Today was the birth parents' trial. They both relinquished their parental rights to the kids. It was heart wrenching to watch. They were both in tears as well as most of us in the court room watching them choose to give their kids a better life without drugs and parents that are not capable of taking care of them at this point. They very much love their sons. I am so proud of them for making that decision to do what is in the boys best interest instead of hanging on to what they want.
So, what happens from here? There is a family friend who wants to adopt the boys but still has some hoops to jump through to get there. Yesterday we found out that 1st foster mom wants them back as well. There are two really good options for them. As soon as the family friend gets their home study in order, they will take both families to the placement committee who will then decide where the final placement will be. We will keep the boys until that time.
What have I learned? I have struggled to find the hand of the Lord in all this. Why did I feel so strongly to do this? Why did we feel it was right to take the boys? Was I just loony from the beginning of it all? I noticed something interesting today. Back in November at the hearing, the parents did not relinquish their rights, but today they did. Why? I wonder if it was the hand of the Lord. If they had relinquished then, we would have been going through with the adoption proceedings now. But they didn't, giving time for the right family to be found (the friend of the family) or the right family to think about what they gave up and change their minds (1st foster family).
I am still wrestling with my inner demons about the whole thing, but ultimately cannot deny the peace I have felt that this is the right decision for everyone. Thank you for your love, thoughts, prayers and kind deeds!

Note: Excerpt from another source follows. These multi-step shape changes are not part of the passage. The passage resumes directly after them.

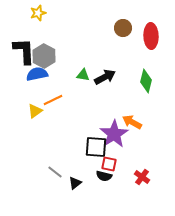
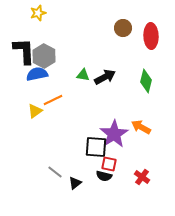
orange arrow: moved 9 px right, 5 px down
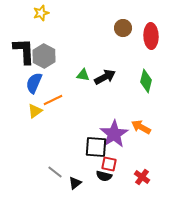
yellow star: moved 3 px right
blue semicircle: moved 3 px left, 9 px down; rotated 55 degrees counterclockwise
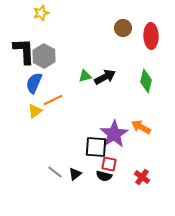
green triangle: moved 2 px right, 1 px down; rotated 24 degrees counterclockwise
black triangle: moved 9 px up
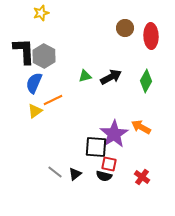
brown circle: moved 2 px right
black arrow: moved 6 px right
green diamond: rotated 15 degrees clockwise
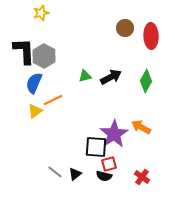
red square: rotated 28 degrees counterclockwise
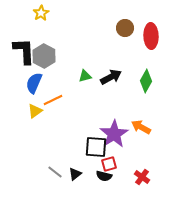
yellow star: rotated 14 degrees counterclockwise
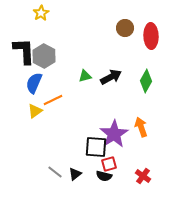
orange arrow: rotated 42 degrees clockwise
red cross: moved 1 px right, 1 px up
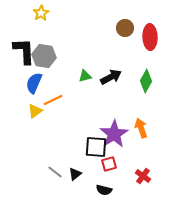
red ellipse: moved 1 px left, 1 px down
gray hexagon: rotated 20 degrees counterclockwise
orange arrow: moved 1 px down
black semicircle: moved 14 px down
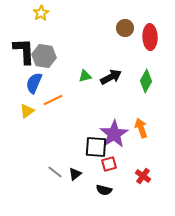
yellow triangle: moved 8 px left
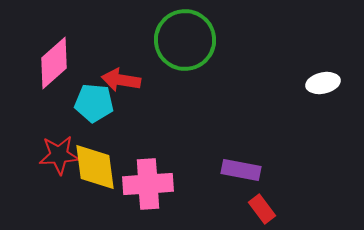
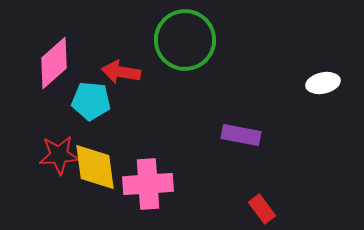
red arrow: moved 8 px up
cyan pentagon: moved 3 px left, 2 px up
purple rectangle: moved 35 px up
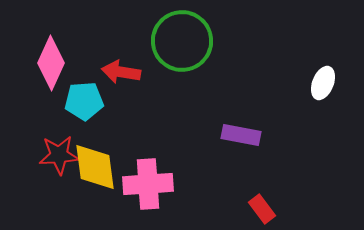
green circle: moved 3 px left, 1 px down
pink diamond: moved 3 px left; rotated 24 degrees counterclockwise
white ellipse: rotated 56 degrees counterclockwise
cyan pentagon: moved 7 px left; rotated 9 degrees counterclockwise
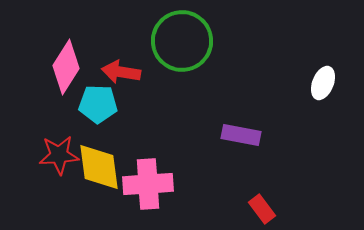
pink diamond: moved 15 px right, 4 px down; rotated 8 degrees clockwise
cyan pentagon: moved 14 px right, 3 px down; rotated 6 degrees clockwise
yellow diamond: moved 4 px right
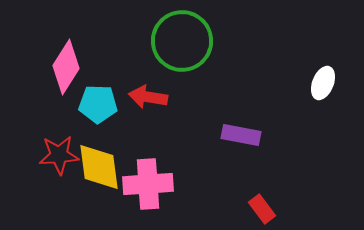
red arrow: moved 27 px right, 25 px down
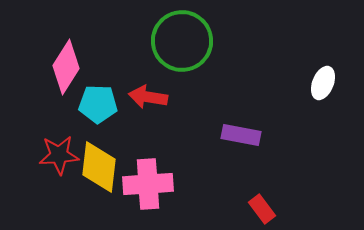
yellow diamond: rotated 14 degrees clockwise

The boys do not know the events of the day, or that 1st foster mom is in the picture again. We are waiting until we know what to tell them after the committee decides where they are going.
3 comments:
Thank you for opening your heart and soul and sharing this journey. You are amazing, as mother, wife, and daughter of God. I have no doubt that you have received inspiration, recognized it, and are following the path that Heavenly Father has set out for you. My prayers are with you, and your family. Love ya lots!!!
Thanks for sharing your story. What a hard thing this has been- but you are an amazing person, and you'll get through all of it! I'm already praying for you... if I can do anything else that would be helpful, please let me know!
Oh, what a heart-wrenching journey! I can only imagine how hard this is for you. Guilt comes so easily to us as women sometimes because we can never be the superwoman we imagine we are supposed to be. I know my day is full of that- I expect myself to be every good trait I see in everyone. But I mostly wanted to tell you how much your story touched me. You have such great faith- and you are such a wonderful mother! Thank you for sharing this with us!